Question: A student is to answer 10 out of 13 questions in an examination such that they must choose at least ...

Question

A student is to answer 10 out of 13 questions in an examination such that they must choose at least 4 from the first five questions. The number of choices available to him is:
A. 196
B. 280
C. 346
D. 140

Answer 1

Solution

Hint:Consider two cases, where he does 4 questions from the first five questions and does all 5 questions as a second case. Find the number of ways in which he can answer for both the cases.

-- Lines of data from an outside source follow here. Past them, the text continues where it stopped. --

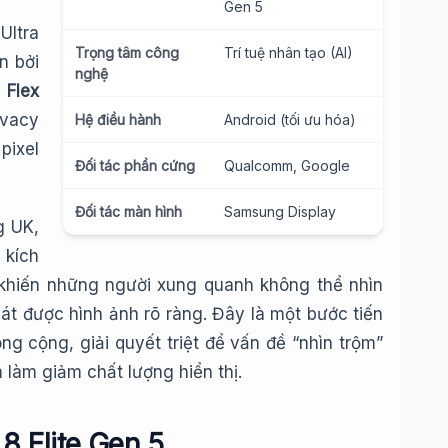
Gen 5
Ultra
Trọng tâm công
Trí tuệ nhân tạo (AI)
n bởi
nghệ
p
Flex
ivacy
Hệ điều hành
Android (tối ưu hóa)
pixel
Đối tác phần cứng
Qualcomm, Google
Đối tác màn hình
Samsung Display
g UK,
 kích
 khiến những người xung quanh không thể nhìn
sát được hình ảnh rõ ràng. Đây là một bước tiến
ng cộng, giải quyết triệt để vấn đề “nhìn trộm”
làm giảm chất lượng hiển thị.
8 Elite Gen 5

Complete step by step answer:
Total number of questions that the student has = 13 questions
Out of these 13 questions the student has to answer any 10 questions.
It is said that he will do at least 4 questions from the first 5 questions, which means that he may attend 4 questions from the first 5 questions or he may attend all the 5 questions in the first set.
Let us first consider the case where he answers 4 questions out of the first 5 questions. Thus he has to attend 6 more questions from the next set containing 8 questions.
Thus he attends 6 questions from the second set in $^{8}{{C}_{6}}$ ways.
Thus total ways ${{=}^{5}}{{C}_{4}}{{\times }^{8}}{{C}_{6}}$
It is of the form $^{n}{{C}_{r}}=\dfrac{n!}{(n-r)!r!}$
${{=}^{5}}{{C}_{4}}{{\times }^{8}}{{C}_{6}}=\dfrac{5!}{(5-4)!4!}\times \dfrac{8!}{(8-6)!6!}=\dfrac{5!}{1!4!}\times \dfrac{8!}{2!6!}$
$=\dfrac{5\times 4!}{1!4!}\times \dfrac{8\times 7\times 6!}{2\times 1\times 6!}=\dfrac{5\times 8\times 7}{2}=5\times 4\times 7=140$ ways.
Similarly, let us find the case where he answers 5 questions of the first set of questions. Thus he has to attend 5 more questions from the next set containing 8 questions.
He attends 5 questions from 1 set containing 5 questions in $^{5}{{C}_{5}}$ ways.
He attends the rest 5 questions from the second set in $^{8}{{C}_{5}}$ ways.
$\therefore$ Total ways = $^{5}{{C}_{5}}{{\times }^{8}}{{C}_{5}}$
$=\dfrac{5!}{(5-5)!5!}\times \dfrac{8!}{(8-5)!5!}=\dfrac{5!}{1\times 5!}\times \dfrac{8\times 6\times 7\times 5!}{3!5!}$
$=\dfrac{1\times 8\times 6\times 7}{3\times 2\times 1}=2\times 4\times 7=56$ ways.
Thus the total number of ways in which he can attend 10 questions from 13 questions
= 140 + 56 = 196 ways
The number of choices is 196.
Option A is the correct answer.

Note:We can do it in a table format.

A (5 questions)	B (8 questions)	Total Ways
4	6	$^{5}{{C}_{4}}{{\times }^{8}}{{C}_{6}}$
5	5	$^{5}{{C}_{5}}{{\times }^{8}}{{C}_{5}}$

${{\therefore }^{5}}{{C}_{4}}{{\times }^{8}}{{C}_{6}}{{+}^{5}}{{C}_{5}}{{\times }^{8}}{{C}_{5}}=140+56=196$ ways.